If you live in California, Maryland, Massachusetts, New Jersey, or New York, you’ll soon be seeing some great local solar installed at Verizon’s corporate facilities in your state. More than 44,000 solar panels will be set up. The new equipment for the country’s largest wireless carrier consists of high-efficiency rooftop, parking structure, and ground-mounted solar photovoltaic systems.
It’s a $40 million investment at the community level and will also help to advance home states by boosting their own statistics. The new solar will power company office buildings, call centers, data centers, and other facilities in eight different localities. From a spokesperson:
“To date, Verizon has invested nearly $140 million in on-site green energy. [The company put in $100M last year.] With the 2014 solar investment, Verizon is on target to deploy upward of 25 megawatts of green energy upon completion of the new solar projects.”
This one corporate local solar system will generate the same green energy it would take to power more than 8,500 homes each year. The green-energy efforts are expected to offset 22,000 metric tons of carbon dioxide per year. That’s the same as taking nearly 5,000 passenger vehicles off the road. And residential and commercial customers of the communications giant reduce any carbon damage they may contribute by association with environmentally sound local solar programs of this kind.
SunPower Corporation will work with Verizon to design and install all the new solar systems. As you may know, SunPower has a 25-year reputation for design, manufacture, and delivery of highly efficient, very reliable solar panels and systems. Headquartered in San Jose, California, this company has offices worldwide and works for residential, business, government, and utility customers.

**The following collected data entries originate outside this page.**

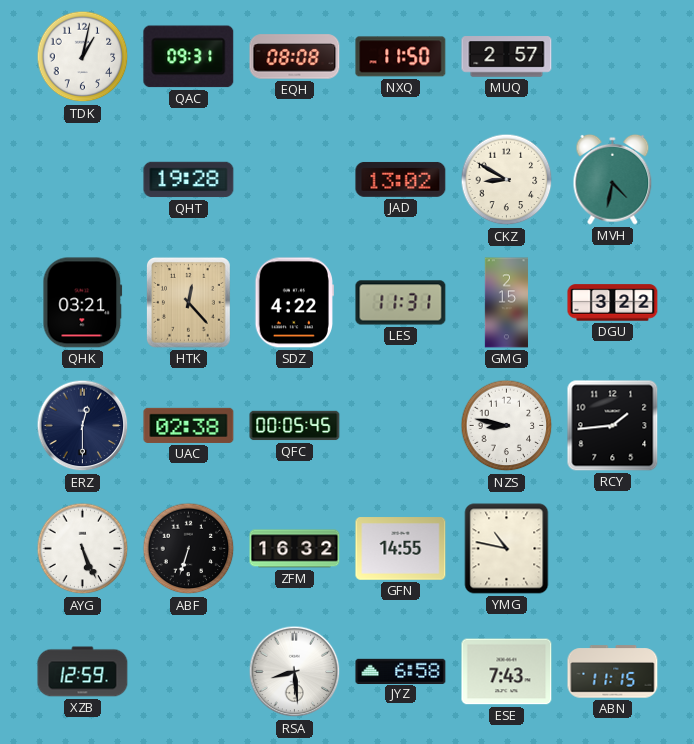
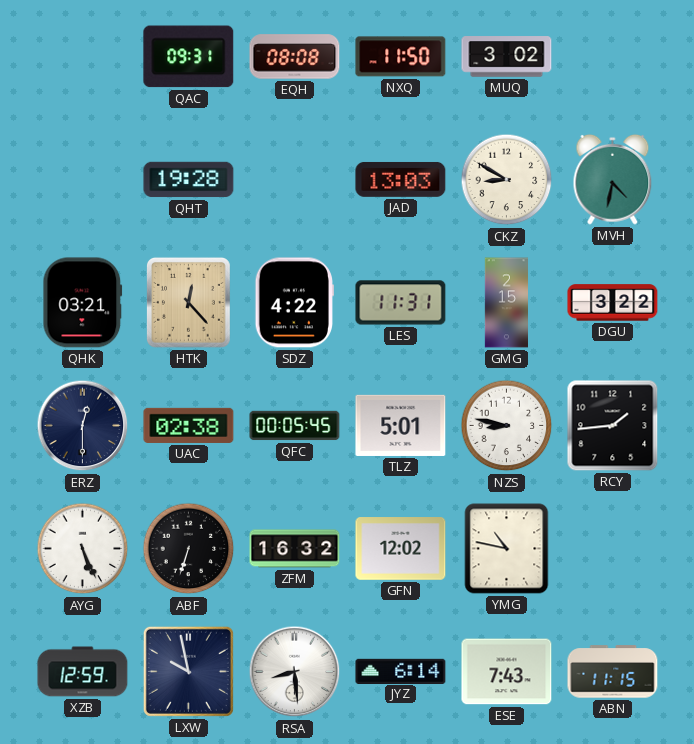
TDK: 1:02 -> none
MUQ: 2:57 -> 3:02
JAD: 13:02 -> 13:03
TLZ: none -> 5:01
GFN: 14:55 -> 12:02
LXW: none -> 9:58
JYZ: 6:58 -> 6:14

Verizon considers the business case for clean-energy alternatives to the commercial power grid as open-and-shut: “Solar energy is a sound financial investment.” The company anticipates a positive return on its solar contribution over the next several years. Here’s the company’s own take on its local solar improvements:
You may also be interested to know that in general, the Solar Energy Industries Association applauds corporate efficiency and environmentally responsible efforts like this. In fact, its experts say that Verizon may well become the #1 solar-power producer among all U.S. communications companies through its efforts. The company has a long-term sustainability goal of cutting its carbon intensity in half by 2020. Advances of this kind are fairly important to our climate overall because the information and communications technology sector puts out 2 to 2.5% of global greenhouse gas emissions.
The solar switchover will not take company facilities 100% off the traditional power grid in any specific location, but they will help reduce the load on central distribution while enhancing service continuity–even during general outages. Verizon also uses fuel cells, which produce electricity and heat. In fact, at the Garden City office on Long Island, which installed new technology more than 10 years ago, the power withstood Superstorm Sandy.
The corporate solar strategy also helps local communities by setting a good example. As James Gowen, chief sustainability officer, recently said, “Our investment in on-site green energy is improving the quality of life in the communities we serve by reducing CO2 levels.”
Just seeing solar innovations working quietly and effectively in the area—as giants Apple and Google and increasing numbers of commercial installations have done—raises awareness and reinforces individual decision making by employees, neighbors, and businesses that it makes a lot of sense to go solar.